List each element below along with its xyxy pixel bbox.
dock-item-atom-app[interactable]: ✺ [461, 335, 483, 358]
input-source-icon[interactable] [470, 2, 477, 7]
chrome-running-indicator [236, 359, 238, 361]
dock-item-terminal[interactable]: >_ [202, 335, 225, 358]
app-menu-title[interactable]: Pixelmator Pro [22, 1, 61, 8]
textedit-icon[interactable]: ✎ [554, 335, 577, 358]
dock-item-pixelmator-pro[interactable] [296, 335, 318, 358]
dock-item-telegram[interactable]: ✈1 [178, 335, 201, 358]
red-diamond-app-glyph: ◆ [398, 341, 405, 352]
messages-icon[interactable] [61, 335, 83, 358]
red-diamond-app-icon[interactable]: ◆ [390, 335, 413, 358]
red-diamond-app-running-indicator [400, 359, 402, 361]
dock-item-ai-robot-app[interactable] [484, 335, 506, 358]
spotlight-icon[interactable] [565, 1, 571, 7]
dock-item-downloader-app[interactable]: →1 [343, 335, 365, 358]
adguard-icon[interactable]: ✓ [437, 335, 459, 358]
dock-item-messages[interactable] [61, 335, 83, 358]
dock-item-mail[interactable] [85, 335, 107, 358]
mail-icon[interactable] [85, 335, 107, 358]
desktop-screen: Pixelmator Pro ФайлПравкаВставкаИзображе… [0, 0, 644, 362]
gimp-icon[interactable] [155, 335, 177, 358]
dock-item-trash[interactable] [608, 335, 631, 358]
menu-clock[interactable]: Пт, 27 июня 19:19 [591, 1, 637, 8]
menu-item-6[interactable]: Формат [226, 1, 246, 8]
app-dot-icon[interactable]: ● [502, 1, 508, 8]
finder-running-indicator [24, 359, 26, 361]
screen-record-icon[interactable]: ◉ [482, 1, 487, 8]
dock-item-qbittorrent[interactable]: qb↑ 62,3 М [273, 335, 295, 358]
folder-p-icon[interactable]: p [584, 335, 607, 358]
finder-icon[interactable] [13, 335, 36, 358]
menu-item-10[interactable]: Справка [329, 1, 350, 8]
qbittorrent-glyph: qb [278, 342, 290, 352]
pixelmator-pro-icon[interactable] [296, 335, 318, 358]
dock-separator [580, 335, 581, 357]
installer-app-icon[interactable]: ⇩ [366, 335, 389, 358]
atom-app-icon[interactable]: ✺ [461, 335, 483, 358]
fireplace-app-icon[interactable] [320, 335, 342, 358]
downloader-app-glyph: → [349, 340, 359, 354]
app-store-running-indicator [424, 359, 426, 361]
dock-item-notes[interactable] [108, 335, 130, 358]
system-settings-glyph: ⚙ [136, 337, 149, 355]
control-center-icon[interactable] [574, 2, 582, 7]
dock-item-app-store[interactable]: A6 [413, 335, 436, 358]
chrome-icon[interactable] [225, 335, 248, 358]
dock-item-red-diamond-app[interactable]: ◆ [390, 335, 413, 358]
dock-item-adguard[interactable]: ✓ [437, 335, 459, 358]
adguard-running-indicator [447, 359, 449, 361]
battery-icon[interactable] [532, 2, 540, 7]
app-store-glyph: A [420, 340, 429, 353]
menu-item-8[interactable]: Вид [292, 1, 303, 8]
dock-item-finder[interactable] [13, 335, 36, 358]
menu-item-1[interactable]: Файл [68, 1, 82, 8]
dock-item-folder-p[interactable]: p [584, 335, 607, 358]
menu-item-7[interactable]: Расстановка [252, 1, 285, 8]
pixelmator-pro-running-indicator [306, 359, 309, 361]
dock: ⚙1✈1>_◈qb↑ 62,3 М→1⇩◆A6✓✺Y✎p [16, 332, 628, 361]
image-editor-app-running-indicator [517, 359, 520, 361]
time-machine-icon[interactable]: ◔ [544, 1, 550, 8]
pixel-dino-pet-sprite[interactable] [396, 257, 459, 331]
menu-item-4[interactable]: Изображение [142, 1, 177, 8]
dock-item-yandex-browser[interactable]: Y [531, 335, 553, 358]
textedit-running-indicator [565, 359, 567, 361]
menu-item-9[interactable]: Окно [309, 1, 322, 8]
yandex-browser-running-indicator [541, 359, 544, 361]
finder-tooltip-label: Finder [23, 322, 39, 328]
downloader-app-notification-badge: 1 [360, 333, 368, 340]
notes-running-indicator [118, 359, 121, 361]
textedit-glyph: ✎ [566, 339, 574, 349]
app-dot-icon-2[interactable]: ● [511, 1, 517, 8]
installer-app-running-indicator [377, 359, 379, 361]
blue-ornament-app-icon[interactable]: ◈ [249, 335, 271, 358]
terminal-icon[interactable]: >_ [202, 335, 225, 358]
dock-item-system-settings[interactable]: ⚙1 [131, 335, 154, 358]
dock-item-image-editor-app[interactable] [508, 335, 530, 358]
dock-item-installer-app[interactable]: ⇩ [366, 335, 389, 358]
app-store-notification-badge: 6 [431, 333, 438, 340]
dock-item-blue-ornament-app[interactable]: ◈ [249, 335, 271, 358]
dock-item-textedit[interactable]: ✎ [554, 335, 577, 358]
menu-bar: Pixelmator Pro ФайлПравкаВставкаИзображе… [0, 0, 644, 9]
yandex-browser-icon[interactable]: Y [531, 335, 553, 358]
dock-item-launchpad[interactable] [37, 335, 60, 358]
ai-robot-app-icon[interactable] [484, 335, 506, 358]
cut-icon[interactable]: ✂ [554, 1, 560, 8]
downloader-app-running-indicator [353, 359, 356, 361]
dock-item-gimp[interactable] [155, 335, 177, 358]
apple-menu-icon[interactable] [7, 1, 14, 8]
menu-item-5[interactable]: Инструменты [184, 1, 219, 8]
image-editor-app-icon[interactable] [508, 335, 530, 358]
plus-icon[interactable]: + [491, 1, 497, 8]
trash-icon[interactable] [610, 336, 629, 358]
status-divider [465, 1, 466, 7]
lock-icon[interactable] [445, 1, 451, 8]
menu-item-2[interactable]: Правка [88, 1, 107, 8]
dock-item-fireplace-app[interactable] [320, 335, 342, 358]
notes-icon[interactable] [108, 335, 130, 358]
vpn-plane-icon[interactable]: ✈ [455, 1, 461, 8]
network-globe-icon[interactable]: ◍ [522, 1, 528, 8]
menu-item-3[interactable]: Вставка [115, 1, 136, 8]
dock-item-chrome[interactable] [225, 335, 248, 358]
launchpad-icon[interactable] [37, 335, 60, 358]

▸ Problem
Read through the entries above, and wherever a line holds the string "chrome", copy it.

▸ Task solution
chrome-running-indicator [236, 359, 238, 361]
chrome-icon[interactable] [225, 335, 248, 358]
dock-item-chrome[interactable] [225, 335, 248, 358]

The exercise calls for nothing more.